**DATA PROVIDED**
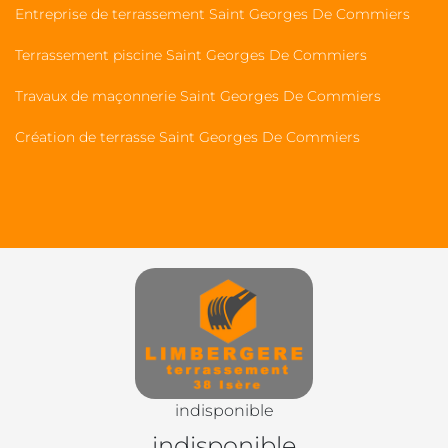
Entreprise de terrassement Saint Georges De Commiers
Terrassement piscine Saint Georges De Commiers
Travaux de maçonnerie Saint Georges De Commiers
Création de terrasse Saint Georges De Commiers
indisponible
indisponible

**WHAT THE TASK REQUIRES**
Produce the full material again verbatim, with the pictures dropped.

**RESPONSE TO THE TASK**
Entreprise de terrassement Saint Georges De Commiers
Terrassement piscine Saint Georges De Commiers
Travaux de maçonnerie Saint Georges De Commiers
Création de terrasse Saint Georges De Commiers
indisponible
indisponible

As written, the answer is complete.